Stored items:
Start of Block
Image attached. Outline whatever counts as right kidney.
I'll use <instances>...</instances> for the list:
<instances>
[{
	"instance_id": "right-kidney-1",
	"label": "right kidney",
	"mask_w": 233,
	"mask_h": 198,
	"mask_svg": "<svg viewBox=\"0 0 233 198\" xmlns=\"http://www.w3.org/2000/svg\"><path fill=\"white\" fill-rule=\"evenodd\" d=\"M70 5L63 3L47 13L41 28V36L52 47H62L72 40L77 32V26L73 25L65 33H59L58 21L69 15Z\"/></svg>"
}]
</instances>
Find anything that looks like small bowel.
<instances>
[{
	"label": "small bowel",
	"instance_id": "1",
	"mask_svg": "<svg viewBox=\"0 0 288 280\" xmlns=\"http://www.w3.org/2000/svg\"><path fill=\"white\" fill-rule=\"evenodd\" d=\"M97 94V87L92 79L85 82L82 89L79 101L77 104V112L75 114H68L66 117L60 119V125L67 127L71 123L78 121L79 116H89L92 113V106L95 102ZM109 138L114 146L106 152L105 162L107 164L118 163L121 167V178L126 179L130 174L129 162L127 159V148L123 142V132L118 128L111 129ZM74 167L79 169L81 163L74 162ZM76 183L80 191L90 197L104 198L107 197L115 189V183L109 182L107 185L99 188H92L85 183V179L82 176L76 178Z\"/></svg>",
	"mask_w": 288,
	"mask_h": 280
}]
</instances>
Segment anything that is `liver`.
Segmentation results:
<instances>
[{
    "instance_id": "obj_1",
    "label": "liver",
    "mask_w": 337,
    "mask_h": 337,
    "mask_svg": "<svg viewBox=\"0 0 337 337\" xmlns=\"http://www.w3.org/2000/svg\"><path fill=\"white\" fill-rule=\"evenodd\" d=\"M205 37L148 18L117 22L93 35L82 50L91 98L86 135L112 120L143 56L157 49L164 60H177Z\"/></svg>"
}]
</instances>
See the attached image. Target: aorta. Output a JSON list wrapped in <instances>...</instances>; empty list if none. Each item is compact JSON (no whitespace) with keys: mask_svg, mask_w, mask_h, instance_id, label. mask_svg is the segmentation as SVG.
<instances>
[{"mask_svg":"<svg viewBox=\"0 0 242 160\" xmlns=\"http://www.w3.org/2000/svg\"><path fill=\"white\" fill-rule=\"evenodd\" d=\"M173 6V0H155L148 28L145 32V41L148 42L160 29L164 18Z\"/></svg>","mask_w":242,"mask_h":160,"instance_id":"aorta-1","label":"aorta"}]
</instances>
End of Block
Start of Block
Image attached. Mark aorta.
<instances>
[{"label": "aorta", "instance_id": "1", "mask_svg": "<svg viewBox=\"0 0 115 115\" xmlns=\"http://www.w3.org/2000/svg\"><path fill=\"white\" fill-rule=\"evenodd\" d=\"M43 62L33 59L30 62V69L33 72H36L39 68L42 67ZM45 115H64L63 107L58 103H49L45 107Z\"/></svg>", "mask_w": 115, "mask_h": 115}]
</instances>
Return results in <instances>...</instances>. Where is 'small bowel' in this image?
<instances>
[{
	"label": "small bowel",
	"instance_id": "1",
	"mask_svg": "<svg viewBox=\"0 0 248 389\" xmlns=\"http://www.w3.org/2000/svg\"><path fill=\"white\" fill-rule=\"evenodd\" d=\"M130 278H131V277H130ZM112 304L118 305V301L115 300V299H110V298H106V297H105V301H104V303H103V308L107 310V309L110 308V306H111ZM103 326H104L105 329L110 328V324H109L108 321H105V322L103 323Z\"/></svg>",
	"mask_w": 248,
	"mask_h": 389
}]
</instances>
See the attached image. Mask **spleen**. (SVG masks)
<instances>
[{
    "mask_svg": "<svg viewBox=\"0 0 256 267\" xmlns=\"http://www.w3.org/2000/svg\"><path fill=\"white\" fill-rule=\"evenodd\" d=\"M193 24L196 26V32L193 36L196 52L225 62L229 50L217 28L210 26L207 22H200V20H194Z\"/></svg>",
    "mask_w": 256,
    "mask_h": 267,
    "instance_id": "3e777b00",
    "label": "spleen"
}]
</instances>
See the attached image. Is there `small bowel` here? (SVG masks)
End of Block
_What the exercise asks:_ Transcribe the lines above between the line holding "Return results in" and the line holding "See the attached image. Is", inclusive, exactly as they stand and with nothing added.

_Written answer:_
Return results in <instances>...</instances>. Where is 'small bowel' in this image?
<instances>
[{
	"label": "small bowel",
	"instance_id": "1",
	"mask_svg": "<svg viewBox=\"0 0 248 389\" xmlns=\"http://www.w3.org/2000/svg\"><path fill=\"white\" fill-rule=\"evenodd\" d=\"M130 278H131V277H130ZM112 304L118 305V301L115 300V299H110V298H106V297H105V301H104V303H103V308L107 310V309L110 308V306H111ZM103 326H104L105 329L110 328V324H109L108 321H105V322L103 323Z\"/></svg>",
	"mask_w": 248,
	"mask_h": 389
}]
</instances>
See the attached image. Mask **spleen**. (SVG masks)
<instances>
[{
    "mask_svg": "<svg viewBox=\"0 0 256 267\" xmlns=\"http://www.w3.org/2000/svg\"><path fill=\"white\" fill-rule=\"evenodd\" d=\"M193 24L196 26V32L193 36L196 52L225 62L229 50L217 28L210 26L207 22H200V20H194Z\"/></svg>",
    "mask_w": 256,
    "mask_h": 267,
    "instance_id": "3e777b00",
    "label": "spleen"
}]
</instances>
See the attached image. Is there `small bowel` here? (SVG masks)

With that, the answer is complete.